Gundonaa Hajia Samata Abudu is the Paramount woman Chief of the Dagbon traditional area in the Northern Region of Ghana. All women Chiefs in that area are subordinate to her. She heads the Gundogu skin, the female equivalent of the Yendi skin, which is headed by the Yaa-Naa. The Gundonaa is the only Chief, be it male or female, who is able to veto the Yaa-Naa's word. She is assisted in her duties by the Kpatunaa, a female Chief of the Kpatuya clan.

The position of Gundonaa can only be occupied by a daughter of a Yaa-Naa. Gundonaa Hajia Samata Abudu is also the granddaughter of Kachegu Naa who was the daughter and eldest surviving child of Naa Gbewaa (the founder of the Dagbon Kingdom), and became the King of Dagbon after he died.
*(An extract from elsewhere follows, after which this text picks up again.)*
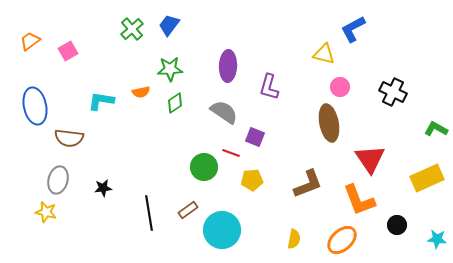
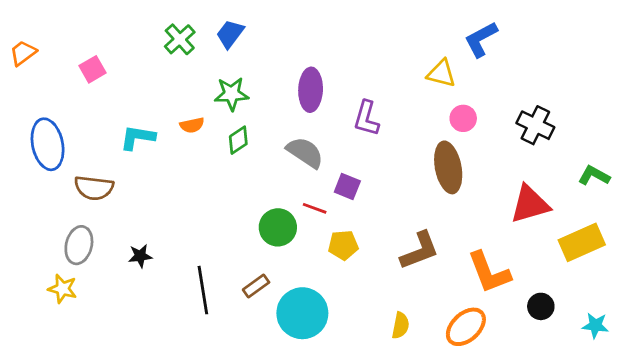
orange trapezoid: (30, 41) -> (23, 53), moved
red triangle: (370, 159) -> (530, 204), moved, turned 48

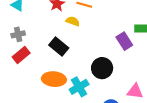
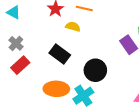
gray cross: (18, 34) -> (16, 43), turned -32
black circle: (102, 68) -> (95, 70), moved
She is a member of the Abudu household and royal family.

== Early life and career ==
Gundonaa Hajia Samatu Abudu was born on March 9, 1926. She is a former trader of cereals.

She is one of the several women traditional leaders whose leadership is being studied under a University of Ghana project titled "Women and Political Participation in Africa: A Comparative Study of Representation and Role of Female Chiefs", which is funded by the Andrew W. Mellon Foundation. In this project, a mixed-methods approach is adopted to comparatively study women's representation in the institution of chieftaincy and their influence on women's rights and wellbeing in Botswana, Ghana, Liberia, and South Africa. Lead researchers on the project, Peace A. Medie, Adriana A. E Biney, Amanda Coffie and Cori Wielenga, have also published an opinion piece titled "Women traditional leaders could help make sure the pandemic message is heard" in The Conversation news, which discusses how women traditional leaders can educate their subjects on COVID-19.